* Required action:
Leaving out the pictures, return each line of the entries from the first through the line with "126.190.165.119", and only those lines.

===== Excerpted records

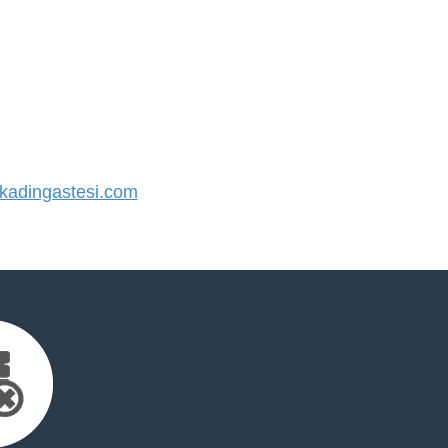
adingastesi.com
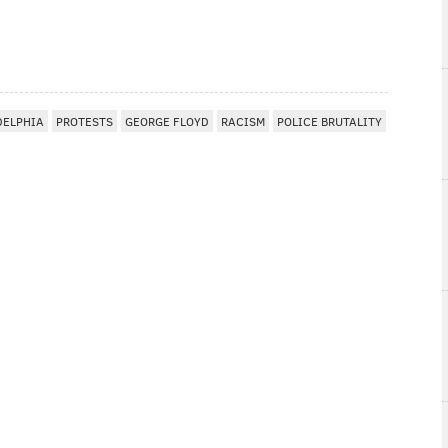
DELPHIA
PROTESTS
GEORGE FLOYD
RACISM
POLICE BRUTALITY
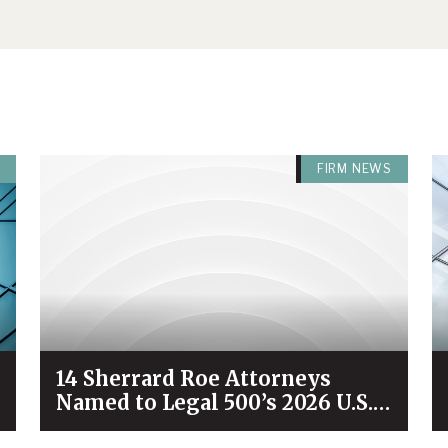
FIRM NEWS
14 Sherrard Roe Attorneys
Named to Legal 500’s 2026 U.S.
City Elite Nashville List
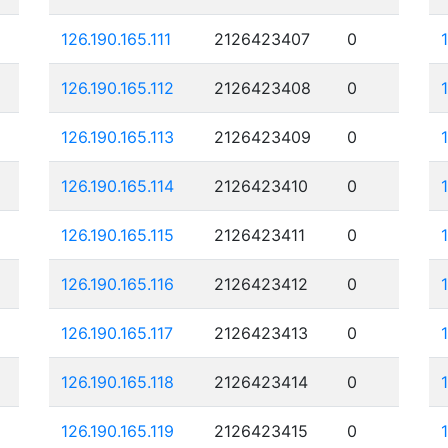
126.190.165.111
2126423407
0
126.190.165.112
2126423408
0
126.190.165.113
2126423409
0
126.190.165.114
2126423410
0
126.190.165.115
2126423411
0
126.190.165.116
2126423412
0
126.190.165.117
2126423413
0
126.190.165.118
2126423414
0
126.190.165.119
2126423415
0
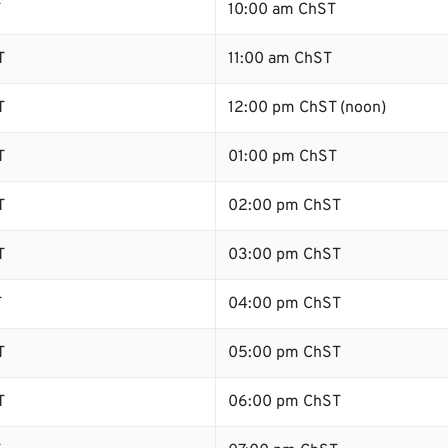
T
10:00 am ChST
T
11:00 am ChST
T
12:00 pm ChST (noon)
T
01:00 pm ChST
T
02:00 pm ChST
T
03:00 pm ChST
T
04:00 pm ChST
T
05:00 pm ChST
T
06:00 pm ChST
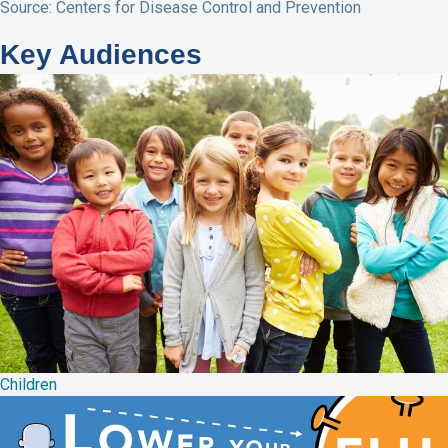
Source: Centers for Disease Control and Prevention
Key Audiences
Children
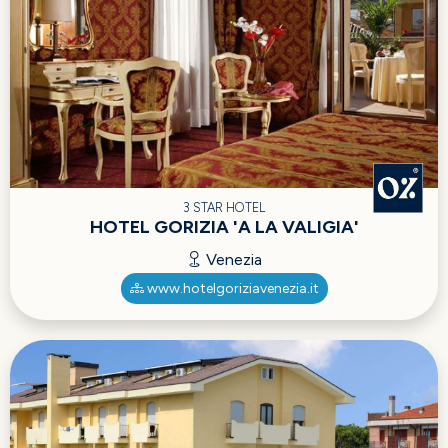
3 STAR HOTEL
HOTEL GORIZIA 'A LA VALIGIA'
Venezia
www.hotelgoriziavenezia.it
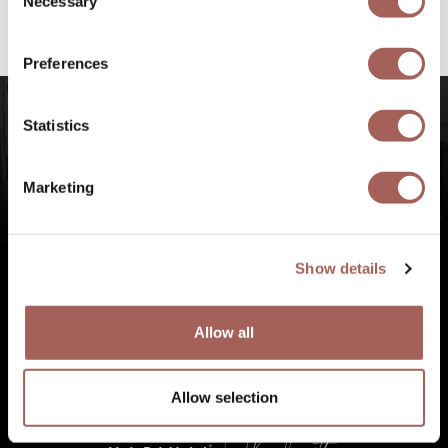
Necessary
Selection
#FeelArmony
to discover unforgettable
experiences at Punta de Mita, Riviera Nayarit.
Preferences
Statistics
Marketing
Show details
Allow all
Allow selection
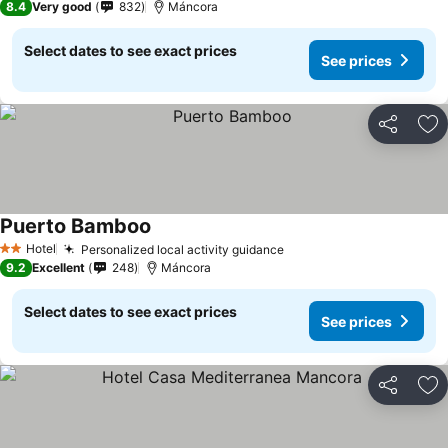
8.4
Very good
832
Máncora
Select dates to see exact prices
See prices
Share
Ad
Puerto Bamboo
Hotel
Personalized local activity guidance
2 Stars
9.2
Excellent
248
Máncora
Select dates to see exact prices
See prices
Share
Ad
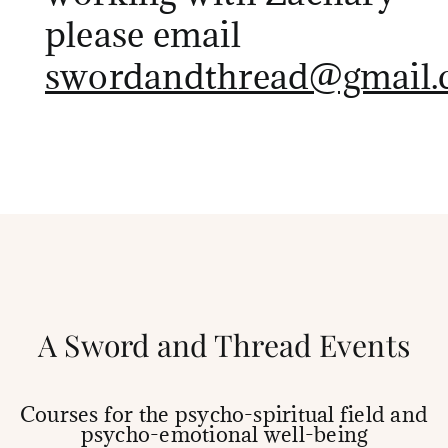
please email
swordandthread@gmail.
A Sword and Thread Events
Courses for the psycho-spiritual field and
psycho-emotional well-being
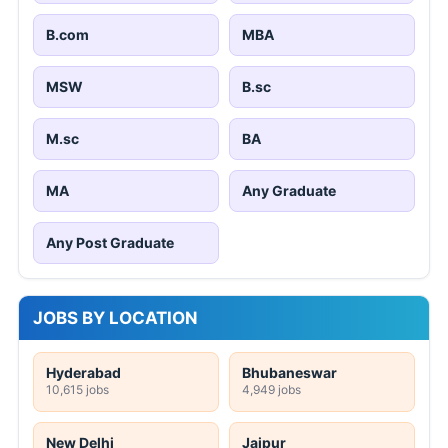
B.com
MBA
MSW
B.sc
M.sc
BA
MA
Any Graduate
Any Post Graduate
JOBS BY LOCATION
Hyderabad
Bhubaneswar
10,615 jobs
4,949 jobs
New Delhi
Jaipur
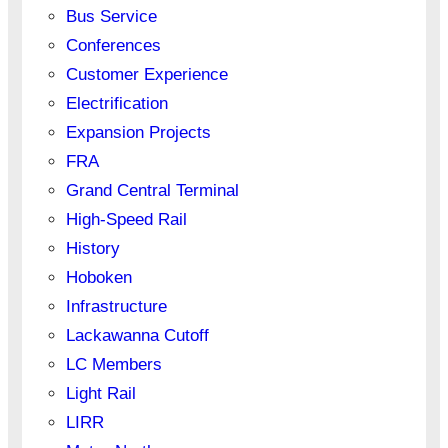
Bus Service
Conferences
Customer Experience
Electrification
Expansion Projects
FRA
Grand Central Terminal
High-Speed Rail
History
Hoboken
Infrastructure
Lackawanna Cutoff
LC Members
Light Rail
LIRR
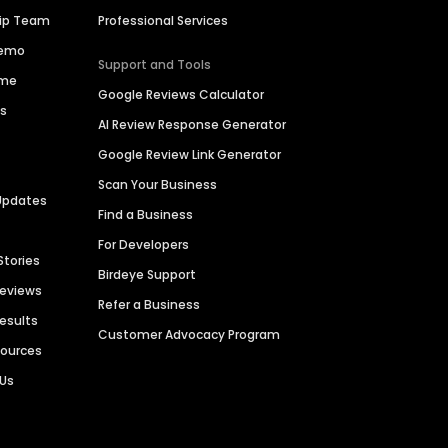
hip Team
Professional Services
Demo
Support and Tools
ime
Google Reviews Calculator
es
AI Review Response Generator
Google Review Link Generator
Scan Your Business
Updates
Find a Business
For Developers
Stories
Birdeye Support
Reviews
Refer a Business
Results
Customer Advocacy Program
sources
 Us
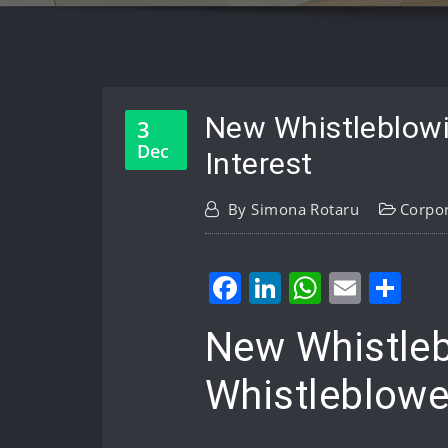
New Whistleblowi
3
Dec
Interest
By
Simona Rotaru
Corpo
Facebook
LinkedIn
WhatsA
Email
Sh
New Whistleb
Whistleblower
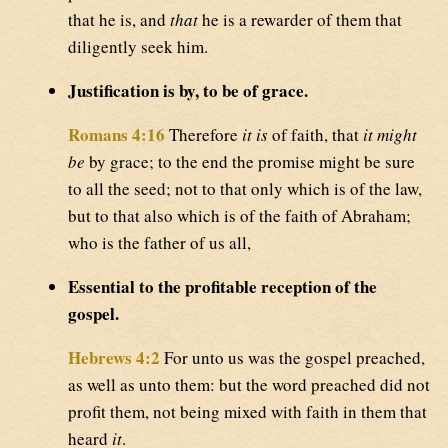
that he is, and
that
he is a rewarder of them that
diligently seek him.
Justification is by, to be of grace.
Romans 4:16
Therefore
it is
of faith, that
it might
be
by grace; to the end the promise might be sure
to all the seed; not to that only which is of the law,
but to that also which is of the faith of Abraham;
who is the father of us all,
Essential to the profitable reception of the
gospel.
Hebrews 4:2
For unto us was the gospel preached,
as well as unto them: but the word preached did not
profit them, not being mixed with faith in them that
heard
it
.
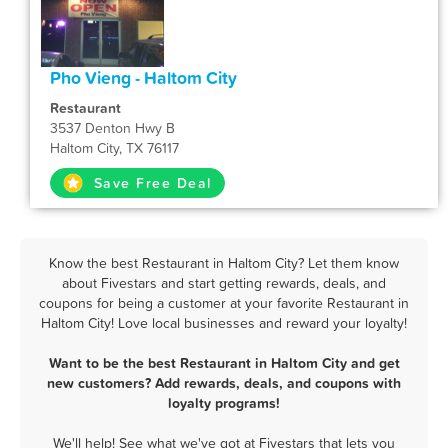
Pho Vieng - Haltom City
Restaurant
3537 Denton Hwy B
Haltom City, TX 76117
Save Free Deal
Know the best Restaurant in Haltom City? Let them know
about Fivestars and start getting rewards, deals, and
coupons for being a customer at your favorite Restaurant in
Haltom City! Love local businesses and reward your loyalty!
Want to be the best Restaurant in Haltom City and get
new customers? Add rewards, deals, and coupons with
loyalty programs!
We'll help! See what we've got at Fivestars that lets you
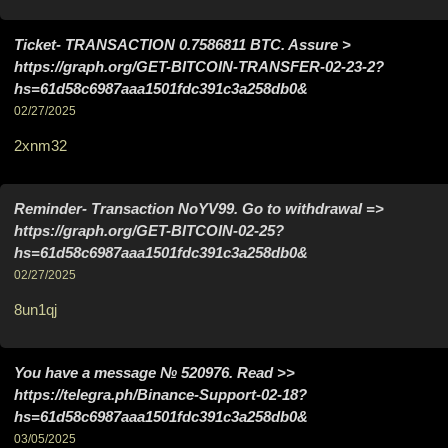
Ticket- TRANSACTION 0.7586811 BTC. Assure >
https://graph.org/GET-BITCOIN-TRANSFER-02-23-2?
hs=61d58c6987aaa1501fdc391c3a258db0&
02/27/2025
2xnm32
Reminder- Transaction NoYV99. Go to withdrawal =>
https://graph.org/GET-BITCOIN-02-25?
hs=61d58c6987aaa1501fdc391c3a258db0&
02/27/2025
8un1qj
You have a message № 520976. Read >>
https://telegra.ph/Binance-Support-02-18?
hs=61d58c6987aaa1501fdc391c3a258db0&
03/05/2025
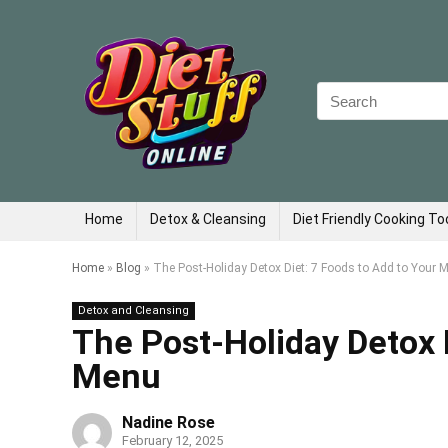
Search
for:
Home
Detox & Cleansing
Diet Friendly Cooking To
Home
»
Blog
»
The Post-Holiday Detox Diet: 7 Foods to Add to Your 
Detox and Cleansing
The Post-Holiday Detox D
Menu
Nadine Rose
February 12, 2025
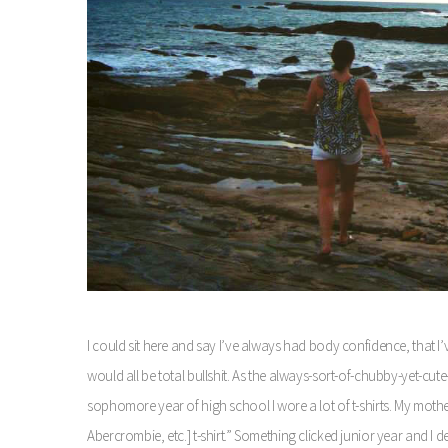
I could sit here and say I’ve always had body confidence, that I’
would all be total bullshit. As the always-sort-of-chubby-yet-cu
sophomore year of high school I wore a lot of t-shirts. My mother
Abercrombie, etc.] t-shirt.” Something clicked junior year and I 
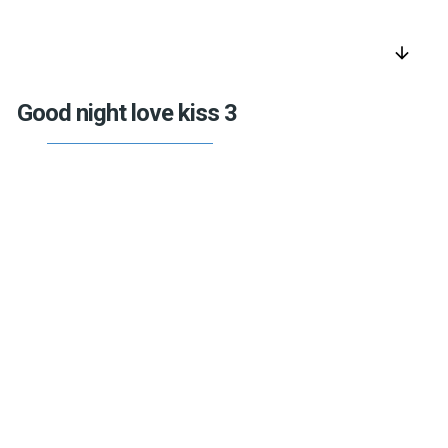
arrow_downward
Good night love kiss 3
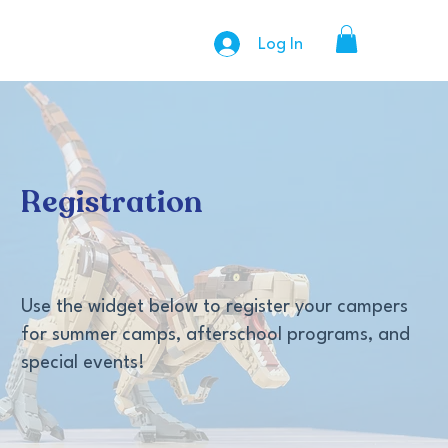
Log In
Registration
Use the widget below to register your campers
for summer camps, afterschool programs, and
special events!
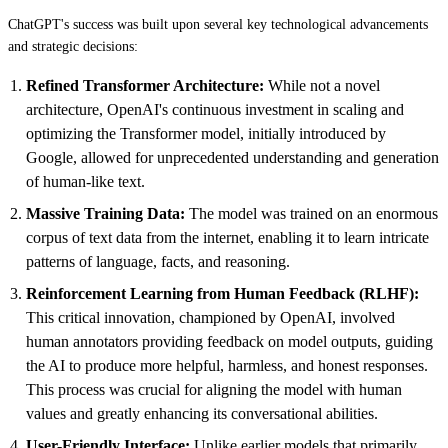
ChatGPT's success was built upon several key technological advancements
and strategic decisions:
Refined Transformer Architecture:
While not a novel
architecture, OpenAI's continuous investment in scaling and
optimizing the Transformer model, initially introduced by
Google, allowed for unprecedented understanding and generation
of human-like text.
Massive Training Data:
The model was trained on an enormous
corpus of text data from the internet, enabling it to learn intricate
patterns of language, facts, and reasoning.
Reinforcement Learning from Human Feedback (RLHF):
This critical innovation, championed by OpenAI, involved
human annotators providing feedback on model outputs, guiding
the AI to produce more helpful, harmless, and honest responses.
This process was crucial for aligning the model with human
values and greatly enhancing its conversational abilities.
User-Friendly Interface:
Unlike earlier models that primarily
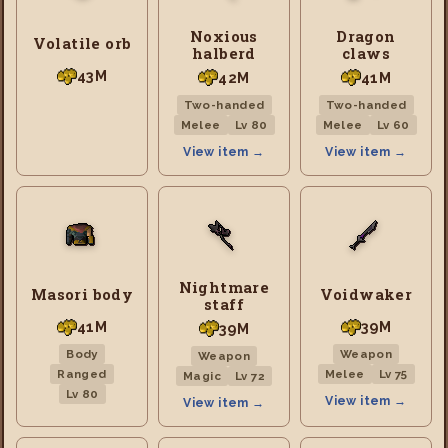
Noxious
Dragon
Volatile orb
halberd
claws
43M
42M
41M
Two-handed
Two-handed
Melee
Lv 80
Melee
Lv 60
View item →
View item →
Nightmare
Masori body
Voidwaker
staff
41M
39M
39M
Body
Weapon
Weapon
Ranged
Melee
Lv 75
Magic
Lv 72
Lv 80
View item →
View item →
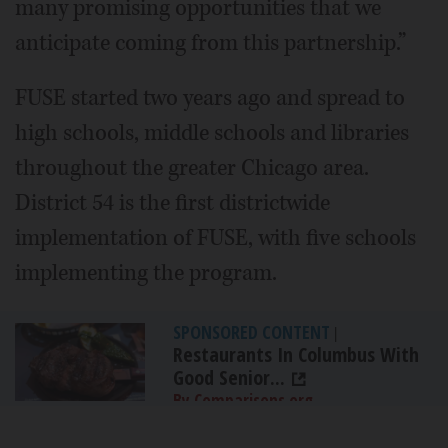
many promising opportunities that we
anticipate coming from this partnership.”
FUSE started two years ago and spread to
high schools, middle schools and libraries
throughout the greater Chicago area.
District 54 is the first districtwide
implementation of FUSE, with five schools
implementing the program.
SPONSORED CONTENT
|
Restaurants In Columbus With
Good Senior...
By Comparisons.org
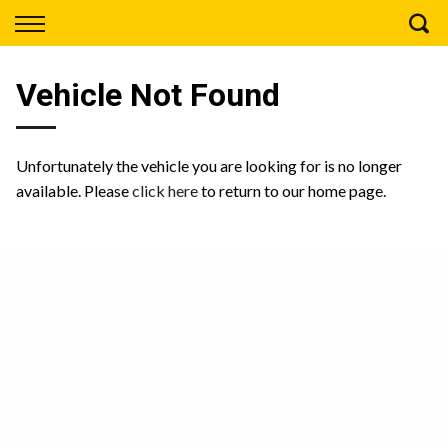
Back
Finance
Vehicle Not Found
Apply for Finance
Finance Information
Unfortunately the vehicle you are looking for is no longer
available. Please
click here
to return to our home page.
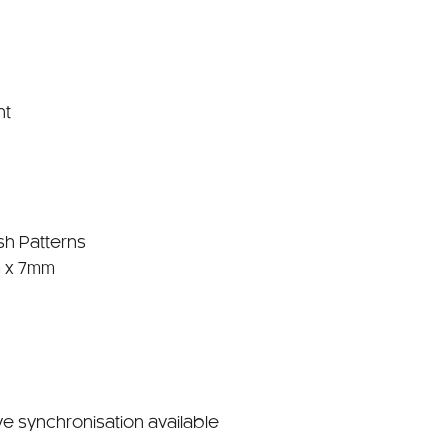
nt
sh Patterns
 x 7mm
ve synchronisation available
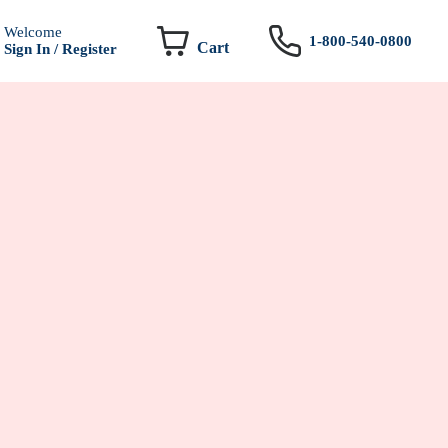
Welcome
1-800-540-0800
Cart
Sign In / Register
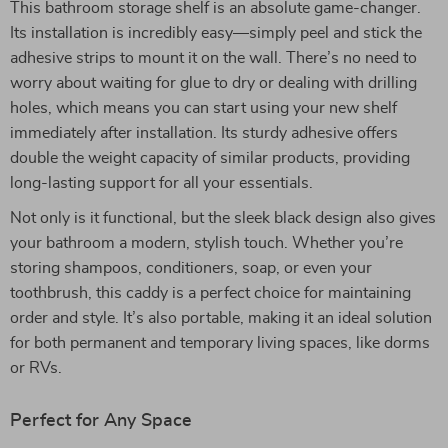
This bathroom storage shelf is an absolute game-changer.
Its installation is incredibly easy—simply peel and stick the
adhesive strips to mount it on the wall. There’s no need to
worry about waiting for glue to dry or dealing with drilling
holes, which means you can start using your new shelf
immediately after installation. Its sturdy adhesive offers
double the weight capacity of similar products, providing
long-lasting support for all your essentials.
Not only is it functional, but the sleek black design also gives
your bathroom a modern, stylish touch. Whether you’re
storing shampoos, conditioners, soap, or even your
toothbrush, this caddy is a perfect choice for maintaining
order and style. It’s also portable, making it an ideal solution
for both permanent and temporary living spaces, like dorms
or RVs.
Perfect for Any Space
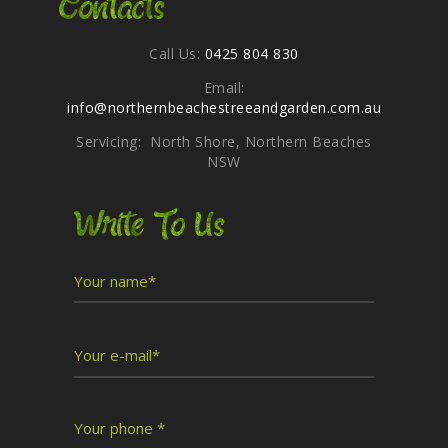
Contacts
Call Us:
0425 804 830
Email:
info@northernbeachestreeandgarden.com.au
Servicing: North Shore, Northern Beaches
NSW
Write To Us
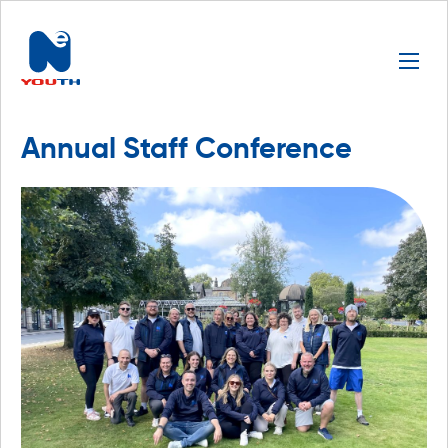
Annual Staff Conference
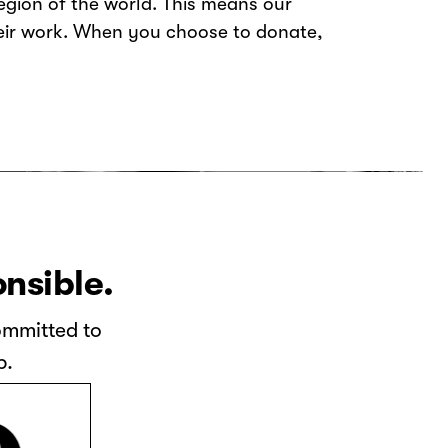
gion of the world. This means our
heir work. When you choose to donate,
onsible.
committed to
p.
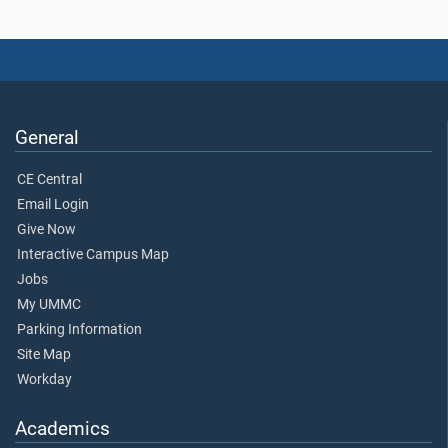
General
CE Central
Email Login
Give Now
Interactive Campus Map
Jobs
My UMMC
Parking Information
Site Map
Workday
Academics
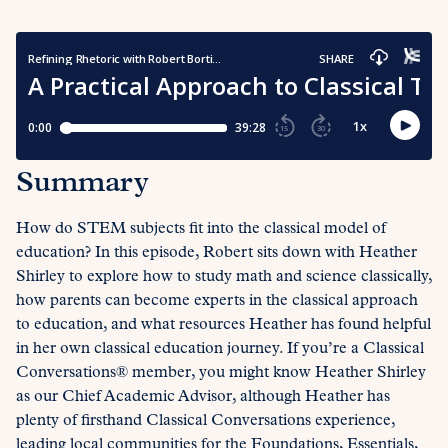
Summary
How do STEM subjects fit into the classical model of
education? In this episode, Robert sits down with Heather
Shirley to explore how to study math and science classically,
how parents can become experts in the classical approach
to education, and what resources Heather has found helpful
in her own classical education journey. If you’re a Classical
Conversations® member, you might know Heather Shirley
as our Chief Academic Advisor, although Heather has
plenty of firsthand Classical Conversations experience,
leading local communities for the Foundations, Essentials,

==========

* Solved problem:
adingastesi.com
DELPHIA
PROTESTS
GEORGE FLOYD
RACISM
POLICE BRUTALITY
FIRM NEWS
14 Sherrard Roe Attorneys
Named to Legal 500’s 2026 U.S.
City Elite Nashville List
126.190.165.111
2126423407
0
126.190.165.112
2126423408
0
126.190.165.113
2126423409
0
126.190.165.114
2126423410
0
126.190.165.115
2126423411
0
126.190.165.116
2126423412
0
126.190.165.117
2126423413
0
126.190.165.118
2126423414
0
126.190.165.119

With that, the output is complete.